Exception 4, a Minnesota Amendment to the 2000 IBC, is specific to Group B and Group M occupancies only.  It may not be used or applied to any other occupancy group classification.  It further requires that those Group B and M occupancies be limited to 2000 Gross Square Feet in area.  If the spaces under consideration are larger than 2000 GSF, this exception cannot be used.  Note that the provision does not reference a maximum occupant load.  That was intentional.  If the space meets all the prerequisites to use exception 4 - and the designer/owner chooses to use exception 4 - the individual unisex restroom can be installed.  This is a big change from exceptions one, two, and three.  Exception 4, and only exception 4, requires one water closet, one lav and one urinal all in the same unisex restroom.  There are no options to the required fixtures under this provision; three primary fixtures are required in the same unisex restroom.

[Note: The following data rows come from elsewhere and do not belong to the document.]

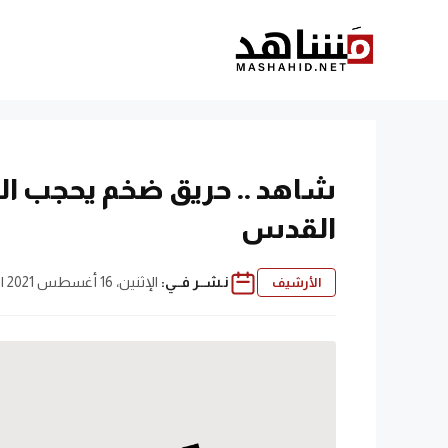
نتقل
لى
لمحتوى
شاهد .. حريق ضخم يحجب ال
القدس
نـشــر فــي:
الإثنين، 16 أغسطس 2021 | 2:32 ص
الأرشيف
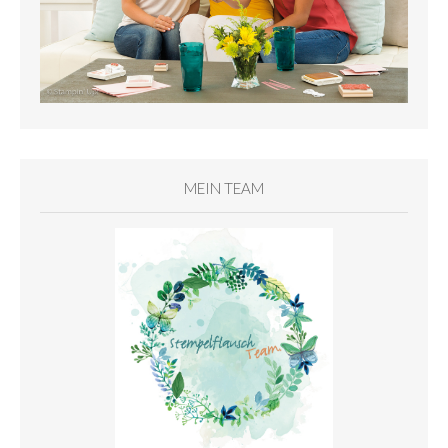
MEIN TEAM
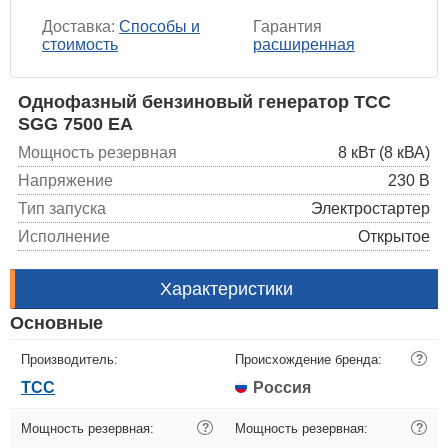
Доставка:
Способы и
Гарантия
стоимость
расширенная
Однофазный бензиновый генератор ТСС
SGG 7500 ЕA
Мощность резервная
8 кВт (8 кВА)
Напряжение
230 В
Тип запуска
Электростартер
Исполнение
Открытое
Характеристики
Основные
Производитель:
Происхождение бренда:
?
ТСС
Россия
Мощность резервная:
?
Мощность резервная:
?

Many people have contacted the Division regarding exception 4.  What we are finding is that most seem to believe that each of the three fixtures required by exception 4 are also required under exceptions one, two and three.  That is not the case; nor is it the intent.  The history of this issue stems back to the Building Codes and Standards Division IBC Advisory Committee and the many concerns the Division had received regarding the larger floor area separate sex restrooms require in smaller tenant spaces.  Exception 4 was specifically added to allow for a reduced floor area dedicated to restroom facilities to essentially "cut the owner a break" on the added construction cost.  It was also included to address complaints regarding sanitation and use of the restroom by both sexes.  The three fixtures were formulated as a compromise to meet all of the concerns in these small spaces.

Calculating occupant loads for plumbing fixture determination.  IBC Table 1003.2.2.2 should be used to determine the number of occupants within a building.

Restroom facility ratio's in places of public accommodation (MSBC 1303.1200): When considering assembly uses, IBC Table 2902.1 makes our work somewhat easy.  It has separated all assembly type uses in the table under the heading of "assembly."  For all uses in the assembly category, the ratio of 3:2 (female to male) as required by Minnesota Code, is already factored in.  To make the determination, we first compute the total occupant load and then divide the total occupant load by two - applying 50 percent of the load for men and 50 percent for women.  We then work in the required plumbing fixture ratio from the actual assembly use category under consideration.  The end result will give us the minimum number of plumbing fixtures and we will have the required 3:2 ratio automatically figured in.

For the non-assembly use conditions listed in Table 2902.1, the fixture computation is slightly different.  The occupant load for the space is computed and the ratio is worked in as usual, but once you've determined the total number of plumbing fixtures, you divide the resulting number of required plumbing fixtures by two.  You should generally assume a 50/50-fixture count (male and female), but if circumstances dictate that a different ratio is needed, an adjustment can be made if approved by the Building Official.  An example of where this scenario might apply could be an all-male or all-female gym or college situation.  In a case such as this, when you know there is a higher ratio of one sex to another, an adjustment could be considered.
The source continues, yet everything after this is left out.